Mlliyet Milliyet Blog Milliyet Blog
 
Facebook Connect
Blog Kategorileri
 

16 Eylül '06

 
Kategori
Tiyatro
 

" Boş alan "

" Boş alan "
 

Sahne nedir, neresidir? Çağımızın önemli yönetmenlerinden Peter Brook’un kuramına göre her boş alan sahnedir, oyuncu o boş alanda yalnızdır ve o alanı istediği gibi doldurabilir. Fiziksel bir doldurmadan ziyade, tüm klasik mekân gereksinimlerinden soyutlanmış bir doldurmadır söz konusu olan. İçinde hiçbir nesnenin bulunmadığı sahne boş bir “uzay”dır Brook’a göre. Oyuncu sahneye adımını attığı andaysa artık o uzay, belirlenmiş bir alan olarak “uzam” haline gelir. İşte o uzamın içine oyuncudan başka şeyler de sokmak istediğinizde, o uzamı daha da belirlemek istediğinizde “dekor” çıkar karşımıza. Latince “decus, oris” kökenlerinden gelen bu kelime, “süsleme” anlamına gelir. Tiyatro söz konusu olduğunda sahnenin “süslenmesi” işidir yani dekor. Bu süslemenin neye göre olacağı, neye hizmet edeceğiyse bugün gittiğimiz her oyunda farklı şekillerde karşımıza çıkan başka başka dekor anlayışlarında gösterir kendini. Tiyatro tarihi boyunca dekorsuz oyunlardan ilk dekorlu oyunlara, birebir gerçekliği yansıtan dekorlardan soyut kullanımlara uzanan yaklaşımlar günümüzde, dekor tasarımcısının ve tabi birlikte çalıştığı yönetmenin tiyatro anlayışına göre uygulama alanı buluyor.
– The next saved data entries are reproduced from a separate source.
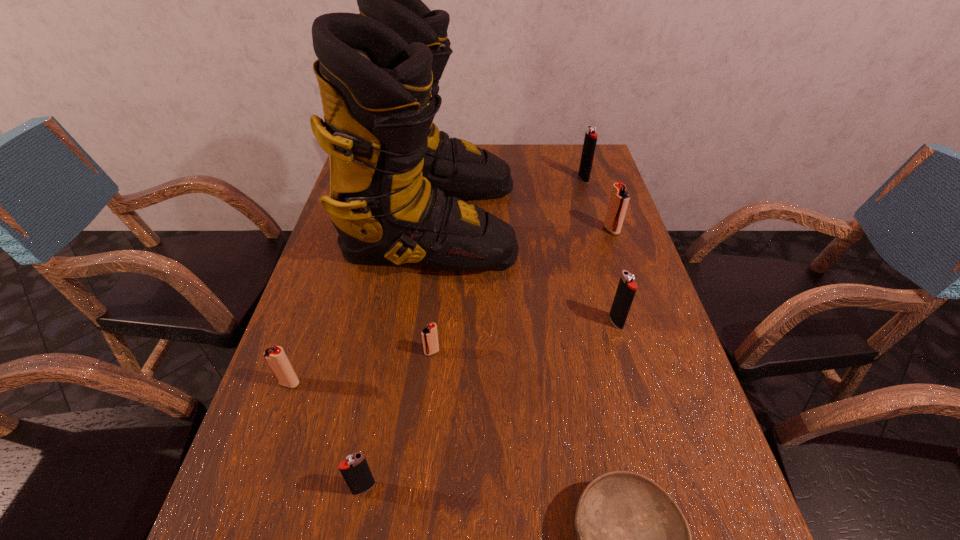 Locate an element on the screen. object that is the fifth closest to the second shortest object is located at coordinates (626, 289).

Locate which object is the sixth closest to the seventh tallest object. Please provide its 2D coordinates. Your answer should be formatted as a tuple, i.e. [(x, y)], where the tuple contains the x and y coordinates of a point satisfying the conditions above.

[(619, 199)]

This screenshot has height=540, width=960. Find the location of `igniter that stands as the fifth closest to the second farthest red igniter`. igniter that stands as the fifth closest to the second farthest red igniter is located at coordinates (590, 140).

Identify which igniter is the third nearest to the second nearest black igniter. Please provide its 2D coordinates. Your answer should be formatted as a tuple, i.e. [(x, y)], where the tuple contains the x and y coordinates of a point satisfying the conditions above.

[(590, 140)]

The image size is (960, 540). Identify the location of black igniter that can be found as the second closest to the rightmost igniter. (626, 289).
Dekor anlayışında yaşanan değişiklikler, dramatik ve epik tiyatro arasındaki yorum farkının sahne düzenine yansıması olarak da değerlendirilebilir. Dramatik oyunculuğun ağırlıklı olduğu ve seyircide gerçeklik duygusu uyandırmak, ona bir oyun seyrettiğini unutturmak, özdeşleşme kurmasını sağlamak amacının güdüldüğü dönemde dekor anlayışı da, “o mekandaymış duygusu” vermek üstüne kuruluydu. Epik tiyatronun ve seyirciye “bir oyun izlediği” duygusunun verilmesi arzusunun ortaya çıkışıyla birlikteyse dekor alanında da birebir gerçeklikten çok oyunun “ruhunu” seyirciye aktaracak bir anlayışa gidildi. 20. yüzyılda bu alanda önemli değişikliklere imza atmış isimlerin başında İsveçli tasarımcı Adolphe Appia gelmekte. Appia’nın yalın dekor anlayışı İngiliz yönetmen Gordon Craig’le bir adım daha ileriye giderek çok daha simgesel bir hale büründü.

Türk tiyatrosunda dekor tasarımına bakarsak geleneksel halk oyunlarından “orta oyunu”nda, günümüzün yalın ve göstermeci anlayışının izlerini görmek mümkün aslında. Orta oyununda da “Yeni Dünya” denilen iki ya da üç kanatlı bir paravan ve “Dükkan” denilen, önünde alçak bir iskemle bulunan peyke, tüm dekoru oluşturur ve kendiliğinden bir yabancılaştırma efekti yaratır.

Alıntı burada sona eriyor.